Wedding Photography Editing Trends | 2017's Orange Hipsters

I've never been one to hold my tongue when having an opinion about something (and I always have one of those), but I've been sort of watching this situation unfold for a while and I'm not going to pretend that it's awesome. I'm now in my 6th wedding season, and I've seen my fair share of trends within the industry. I started seeing "dark and moody/film inspired/matte" photos probably around 2013 and they are ALL THE RAGE right now. I see it everywhere. My Instagram feed looks like a bunch of orange zombies in wedding clothes. 

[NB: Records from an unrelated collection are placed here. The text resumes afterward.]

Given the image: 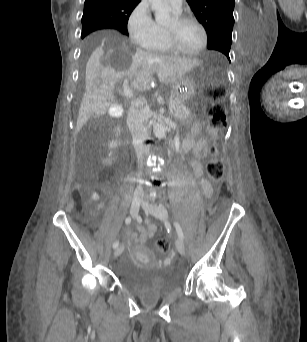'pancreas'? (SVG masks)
Here are the masks:
<instances>
[{"label":"pancreas","mask_w":307,"mask_h":342,"mask_svg":"<svg viewBox=\"0 0 307 342\" xmlns=\"http://www.w3.org/2000/svg\"><path fill=\"white\" fill-rule=\"evenodd\" d=\"M170 102L178 106V108L171 114L173 118H183V117H187L188 115L189 116L193 115V112H192L193 109L191 107L186 108L185 106H180V104H178L180 102L179 94H171Z\"/></svg>","instance_id":"pancreas-1"}]
</instances>
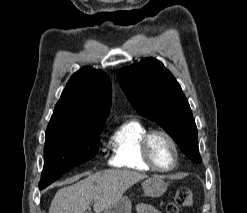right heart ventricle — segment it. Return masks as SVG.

Lots of photographers will NOT like what I have to say. Photographers are not my intended audience for this particular blog, so if you have time to get upset about what a small potatoes Oklahoma photographer has to say, then maybe you should put your time and energy into your own projects. This is my warning to people who have yet to hire a photographer. Ask yourself if you will still like the editing style in 10 years and if you'll be happy with your photos. 

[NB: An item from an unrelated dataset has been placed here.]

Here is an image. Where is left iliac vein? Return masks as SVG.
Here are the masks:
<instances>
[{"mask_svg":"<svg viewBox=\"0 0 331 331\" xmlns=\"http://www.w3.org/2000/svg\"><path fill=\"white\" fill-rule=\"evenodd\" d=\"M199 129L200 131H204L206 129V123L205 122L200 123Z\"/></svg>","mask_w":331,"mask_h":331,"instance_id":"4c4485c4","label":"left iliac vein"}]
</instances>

When I speak with prospective clients or if I refer people for dates I'm already booked, I ALWAYS point out differences in style. I tell them to pay attention to things like color tones and post processing. There are SO many amazing photographers that are killing colors, adding unnecessary grain, and decreasing sharpness and contrast. It's 2017. Camera technology is pretty darn amazing. I LOVE sharp and clean images, and I know the limits of my equipment to make sure that I'm exposing images correctly. 

I've always stuck to more or less clean and classic edits, with a few tonal adjustments changing in my style over the past few years. I'm going to give you a few examples of some trends that I've seen since joining the industry. Some of these are laughably bad, just a warning. All photos are mine and I'll show you the differences in the edits. 


In 2011/2012, pee colored skies were so trendy. I'm not sure what the motivation was for this look, perhaps trying to make images look filmy, but it was so bad. I had a friend call me in tears after getting back her wedding photos because they were so yellow. 

pee colored skies-1.jpg


Next we also had some dutch angles with heavy vignettes. This was really popular going way back, probably 2005 or so. I still see some photographers do this on occasion. That crooked photo makes it super artsy (it doesn't). Notice the really heavy dark edges and the oversmoothed skin. 


Next up matte edits became really popular. This was achieved with adjusting the tone curve of the image so that the highlights and shadows are flattened and have very little contrast. Lots of Instagram filters did this to images as well. Many of these images were achieved using VSCO presets. They desaturated certain colors and added extra grain to the image. This was probably circa 2013/14. Some of these are still used today. To me, these images just look heavy and gritty. 


Next up we have where we are today. There's a gigantic Facebook group called Looks Like Film and most people are using variations of LXC presets. They might start with the preset and then tweak it, or sometimes they just slap it on and call it good. 

Basically, what's happening is these edits are heavily desaturating green tones, to the point they look grey. Some of them boost skin tones heavily and they look very orange. Most of them look dark/underexposed, and there's also tons of grain added so they look extra gritty. It is NOT my jam, clearly. I'm going to show you a few examples of what I'm talking about here. 

To me, honestly, some of them aren't completely terrible, but it's not timeless at all. Why on earth would you want to kill the gorgeous greens? Also, skin should not look like that on a bright sunny day. 

Notice here how the reds become dull and orange, the greens are gone, and the skin looks sallow.

This one? No. Just no. It's so desaturated it looks like selective color. I made someone mad in a Facebook group last week using this example when I said "nobody should pay money for this." Remember 15 years ago when it was cool to have part of the image in color and the rest black and white? It just looks tacky and dated now. 

This one is the worst, IMO. I photographed a destination wedding in Costa Rica, and I cannot imagine shooting in such a beautiful place and then making all the foliage turn freaking brown. Ick! Notice how the photos is essentially greyscale except their orange skin and her weirdly desaturated bouquet. This is the most face punchable offense of them all. 

Let's not forget black and white. I realize not everyone likes black and white, I personally edit about 10% of my images in B&W and I love how it can bring out the emotion when done right. I like them to be crisp and clear. The LXC black and whites have no black and no white. It's just grey and grey. 

And there you have it. As with most trends, I do expect this to eventually go away. This one is particularly bad, because we have the capabilities to create images that showcase real colors and are crisp and sharp. I think this look works better in some locations than others, it's particularly popular in the PNW and Colorado areas, but people are doing it everywhere. If you are a bride or groom looking to hire a photographer, consider longevity of the editing style when making your decision.